-----Original Message-----
From: Robin Hahnel [mailto:[EMAIL PROTECTED]]
Sent: Tuesday, February 09, 1999 11:33 AM
To: Louis Proyect
Subject: Re: [PEN-L:3052] Aztecs


> We have to be careful not to confuse Aztec or Inca domination over the
> tribes in their empire with what the Europeans did. In general, the
> Aztecs and Incas ruled with a relatively light hand.

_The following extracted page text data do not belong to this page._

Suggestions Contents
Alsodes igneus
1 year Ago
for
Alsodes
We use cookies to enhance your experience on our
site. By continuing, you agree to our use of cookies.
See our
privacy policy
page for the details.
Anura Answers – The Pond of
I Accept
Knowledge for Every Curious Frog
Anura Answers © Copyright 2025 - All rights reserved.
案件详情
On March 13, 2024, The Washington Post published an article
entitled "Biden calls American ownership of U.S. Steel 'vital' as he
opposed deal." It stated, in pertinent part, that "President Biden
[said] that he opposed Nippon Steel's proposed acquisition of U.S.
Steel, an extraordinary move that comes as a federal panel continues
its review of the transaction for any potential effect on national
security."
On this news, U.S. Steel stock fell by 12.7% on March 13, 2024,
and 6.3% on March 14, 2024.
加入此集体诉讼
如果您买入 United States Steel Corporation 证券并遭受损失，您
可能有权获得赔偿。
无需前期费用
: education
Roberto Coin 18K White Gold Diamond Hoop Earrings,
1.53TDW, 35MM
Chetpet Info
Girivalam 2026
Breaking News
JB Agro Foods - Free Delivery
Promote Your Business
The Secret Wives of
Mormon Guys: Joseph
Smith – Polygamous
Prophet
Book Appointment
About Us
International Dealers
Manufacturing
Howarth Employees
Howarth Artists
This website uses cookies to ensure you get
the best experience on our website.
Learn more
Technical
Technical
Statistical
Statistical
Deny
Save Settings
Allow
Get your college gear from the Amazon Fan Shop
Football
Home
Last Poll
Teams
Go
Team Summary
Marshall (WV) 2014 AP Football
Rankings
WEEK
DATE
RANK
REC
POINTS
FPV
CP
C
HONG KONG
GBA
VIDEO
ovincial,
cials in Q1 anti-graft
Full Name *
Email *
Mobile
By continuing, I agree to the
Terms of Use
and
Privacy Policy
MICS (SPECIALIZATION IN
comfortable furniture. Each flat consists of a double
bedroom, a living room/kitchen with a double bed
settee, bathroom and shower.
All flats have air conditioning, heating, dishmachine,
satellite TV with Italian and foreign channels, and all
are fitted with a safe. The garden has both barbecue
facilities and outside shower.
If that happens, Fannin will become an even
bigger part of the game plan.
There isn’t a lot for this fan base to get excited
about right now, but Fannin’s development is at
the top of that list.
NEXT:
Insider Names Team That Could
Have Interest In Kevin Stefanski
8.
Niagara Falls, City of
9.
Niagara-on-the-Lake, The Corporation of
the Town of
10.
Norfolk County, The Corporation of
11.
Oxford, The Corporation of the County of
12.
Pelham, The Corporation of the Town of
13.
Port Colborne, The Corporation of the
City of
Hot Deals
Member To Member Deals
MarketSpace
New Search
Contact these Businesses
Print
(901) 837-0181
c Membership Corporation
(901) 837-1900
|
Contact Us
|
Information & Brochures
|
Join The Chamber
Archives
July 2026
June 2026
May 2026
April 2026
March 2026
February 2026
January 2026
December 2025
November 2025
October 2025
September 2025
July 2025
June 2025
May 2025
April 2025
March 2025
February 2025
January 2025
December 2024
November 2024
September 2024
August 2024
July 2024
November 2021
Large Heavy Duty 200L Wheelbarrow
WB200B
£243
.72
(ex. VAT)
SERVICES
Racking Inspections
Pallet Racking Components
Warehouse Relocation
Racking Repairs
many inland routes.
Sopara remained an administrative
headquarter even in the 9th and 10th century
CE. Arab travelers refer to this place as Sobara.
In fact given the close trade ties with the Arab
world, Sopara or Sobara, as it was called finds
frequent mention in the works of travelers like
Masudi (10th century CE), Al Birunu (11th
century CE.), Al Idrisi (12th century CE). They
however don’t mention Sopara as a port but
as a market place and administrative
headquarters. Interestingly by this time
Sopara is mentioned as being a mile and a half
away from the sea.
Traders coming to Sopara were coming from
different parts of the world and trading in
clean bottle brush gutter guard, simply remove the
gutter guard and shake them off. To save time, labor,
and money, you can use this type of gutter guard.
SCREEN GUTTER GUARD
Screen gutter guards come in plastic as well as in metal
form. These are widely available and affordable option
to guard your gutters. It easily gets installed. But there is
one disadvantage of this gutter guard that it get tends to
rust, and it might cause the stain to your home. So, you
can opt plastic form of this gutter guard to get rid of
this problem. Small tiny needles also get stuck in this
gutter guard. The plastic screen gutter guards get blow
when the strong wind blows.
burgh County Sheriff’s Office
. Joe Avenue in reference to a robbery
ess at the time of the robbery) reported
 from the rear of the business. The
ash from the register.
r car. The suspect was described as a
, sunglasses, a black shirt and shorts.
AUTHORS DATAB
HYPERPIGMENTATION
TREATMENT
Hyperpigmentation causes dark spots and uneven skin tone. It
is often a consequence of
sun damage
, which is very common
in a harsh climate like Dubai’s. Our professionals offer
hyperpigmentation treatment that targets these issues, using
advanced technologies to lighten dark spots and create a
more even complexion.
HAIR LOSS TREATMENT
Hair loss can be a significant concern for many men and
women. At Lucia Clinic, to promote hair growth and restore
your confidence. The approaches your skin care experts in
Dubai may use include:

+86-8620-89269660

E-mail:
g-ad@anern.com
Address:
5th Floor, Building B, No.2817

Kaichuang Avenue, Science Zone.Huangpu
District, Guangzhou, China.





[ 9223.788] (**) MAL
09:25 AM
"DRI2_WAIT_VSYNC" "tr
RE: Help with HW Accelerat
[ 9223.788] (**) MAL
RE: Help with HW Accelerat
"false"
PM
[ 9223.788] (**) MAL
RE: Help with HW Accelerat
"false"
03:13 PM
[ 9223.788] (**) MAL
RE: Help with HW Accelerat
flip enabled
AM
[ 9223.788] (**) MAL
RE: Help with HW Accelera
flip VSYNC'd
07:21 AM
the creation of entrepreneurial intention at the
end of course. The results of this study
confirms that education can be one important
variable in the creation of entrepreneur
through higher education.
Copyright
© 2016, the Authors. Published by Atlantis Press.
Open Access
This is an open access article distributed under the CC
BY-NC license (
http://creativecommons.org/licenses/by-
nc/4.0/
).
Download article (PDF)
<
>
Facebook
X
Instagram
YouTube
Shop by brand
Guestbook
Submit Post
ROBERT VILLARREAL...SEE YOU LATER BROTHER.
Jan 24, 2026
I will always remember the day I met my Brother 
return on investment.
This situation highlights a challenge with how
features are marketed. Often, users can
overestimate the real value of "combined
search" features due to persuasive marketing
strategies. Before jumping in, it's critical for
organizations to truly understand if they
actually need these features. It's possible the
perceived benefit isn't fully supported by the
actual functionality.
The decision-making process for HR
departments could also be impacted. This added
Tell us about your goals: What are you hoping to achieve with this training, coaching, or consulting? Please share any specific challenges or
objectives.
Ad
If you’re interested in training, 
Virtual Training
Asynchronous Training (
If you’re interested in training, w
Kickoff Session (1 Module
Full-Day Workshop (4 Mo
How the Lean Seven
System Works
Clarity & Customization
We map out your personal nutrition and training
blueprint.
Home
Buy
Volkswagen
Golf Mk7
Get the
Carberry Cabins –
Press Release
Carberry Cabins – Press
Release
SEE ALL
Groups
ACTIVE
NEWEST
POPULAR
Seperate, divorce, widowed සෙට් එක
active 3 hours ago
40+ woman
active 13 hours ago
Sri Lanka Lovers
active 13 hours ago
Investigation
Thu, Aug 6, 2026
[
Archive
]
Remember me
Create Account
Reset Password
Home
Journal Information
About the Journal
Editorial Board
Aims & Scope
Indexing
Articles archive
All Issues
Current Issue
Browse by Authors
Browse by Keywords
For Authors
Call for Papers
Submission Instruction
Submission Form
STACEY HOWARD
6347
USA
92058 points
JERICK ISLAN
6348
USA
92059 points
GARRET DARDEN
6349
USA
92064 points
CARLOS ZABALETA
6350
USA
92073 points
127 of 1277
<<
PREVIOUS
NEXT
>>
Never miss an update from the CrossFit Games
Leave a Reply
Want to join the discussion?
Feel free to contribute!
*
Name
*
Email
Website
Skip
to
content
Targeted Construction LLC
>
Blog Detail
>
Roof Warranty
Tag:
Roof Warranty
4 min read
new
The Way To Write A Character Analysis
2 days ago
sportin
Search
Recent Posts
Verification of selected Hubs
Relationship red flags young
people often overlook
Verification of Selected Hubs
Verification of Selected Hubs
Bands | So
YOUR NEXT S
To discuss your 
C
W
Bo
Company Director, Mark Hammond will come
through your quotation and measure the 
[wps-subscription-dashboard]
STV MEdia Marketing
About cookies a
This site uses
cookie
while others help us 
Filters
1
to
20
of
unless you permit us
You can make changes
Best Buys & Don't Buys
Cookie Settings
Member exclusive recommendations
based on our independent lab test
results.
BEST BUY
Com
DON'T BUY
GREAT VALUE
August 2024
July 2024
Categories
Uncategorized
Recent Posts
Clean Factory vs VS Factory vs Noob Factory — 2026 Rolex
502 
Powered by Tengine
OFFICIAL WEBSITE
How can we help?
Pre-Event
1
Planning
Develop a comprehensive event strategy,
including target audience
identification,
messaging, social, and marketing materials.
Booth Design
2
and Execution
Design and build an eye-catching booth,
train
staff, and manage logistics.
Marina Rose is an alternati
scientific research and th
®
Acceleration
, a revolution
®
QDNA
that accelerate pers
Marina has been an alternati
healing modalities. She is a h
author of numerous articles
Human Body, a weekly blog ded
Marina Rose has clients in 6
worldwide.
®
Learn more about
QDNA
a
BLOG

I am aware that the issue of violence and even genocide prior to
Europeans' arrival in the "New" World, and comparisons with the violence
and genocide perpetrated by european conquorers is politically
sensitive. For the record: I believe that almost all non-indigenist
accounts of the magnitude of the crimes committed by European conquorers
seriously underestimate their true horror. And I believe that violence
and genocidal practices in the New World prior to the European arrival
were significantly less than what Europeans perpetrated. I am also sure
there were considerable differences in this regard in different eras and
parts of the pre-Columbian Americas, as there were among different
European conquorers in different places and times. Howver, I do not
think that an accurate characterization of the Incan empire could ever
include the phrase "in general the Incans ruled with a relatively light
hand."

I don't wish to get into a casual debate on this subject but suggest
that any who are interested undertake their own investigation of
evidence concerning the policies of the Incan empire. When I lived in
Peru in 1985-86 I read histories written by indigenist Peruvian leftist
professors at San Marcos University that reviewed manuscipts written by
Spanish priests who interviewd Incan rulers about their policies and
attitudes toward various indigenous civilizations they had conquored
prior to the Spaniards arrival. In effect this was self testimony by
those who ran the Incan empire -- not the views of the conquored groups,
nor of the Spaniards. The accounts literally made my hair stand on end.
For starters one might read about the Incan conquest of the culturally
superior Chimu civilization on the Northern Peruvian coast whose 60 year
resistance ended shortly before Pizzaro's arrival.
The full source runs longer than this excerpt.